[WORK ORDER] Given the entries that follow, write out exactly the lines starting at the one containing "Clicca qui per leggerle tutte >" and ending at the one containing "29 Luglio 2026", both ends included, and only those.

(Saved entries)
────────
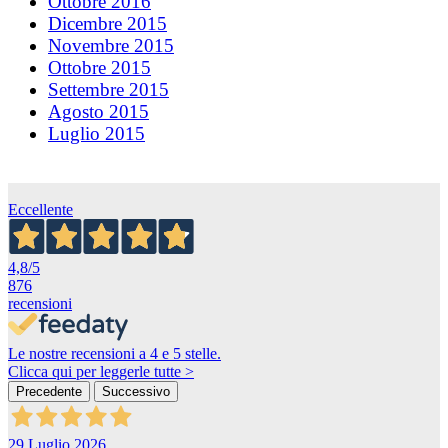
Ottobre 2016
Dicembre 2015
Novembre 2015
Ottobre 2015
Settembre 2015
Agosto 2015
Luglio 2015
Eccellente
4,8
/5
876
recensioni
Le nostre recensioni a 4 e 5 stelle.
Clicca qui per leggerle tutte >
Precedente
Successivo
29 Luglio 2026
────────
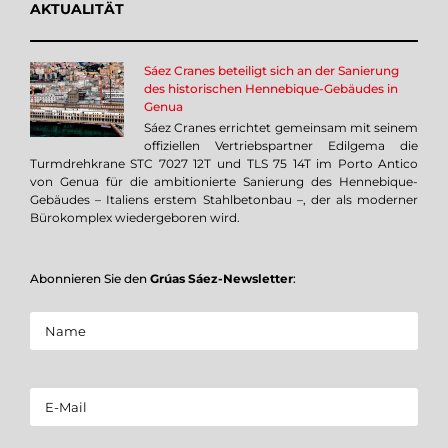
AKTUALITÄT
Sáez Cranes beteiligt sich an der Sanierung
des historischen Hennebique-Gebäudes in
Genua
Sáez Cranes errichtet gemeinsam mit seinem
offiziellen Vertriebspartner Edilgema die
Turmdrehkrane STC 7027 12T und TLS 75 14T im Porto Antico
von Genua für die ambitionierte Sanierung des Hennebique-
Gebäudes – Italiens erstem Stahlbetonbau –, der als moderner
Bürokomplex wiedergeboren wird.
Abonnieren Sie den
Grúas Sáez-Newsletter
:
────────
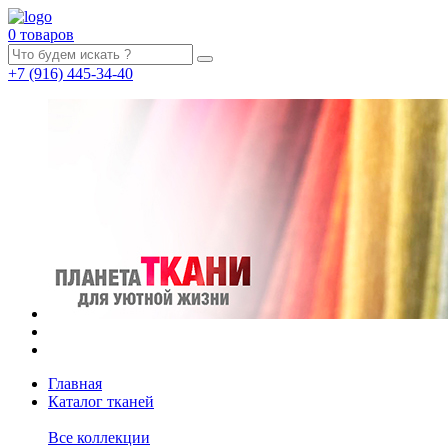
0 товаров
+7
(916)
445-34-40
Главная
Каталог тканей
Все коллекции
────────
[FINISHED EXERCISE]
Clicca qui per leggerle tutte >
Precedente
Successivo
29 Luglio 2026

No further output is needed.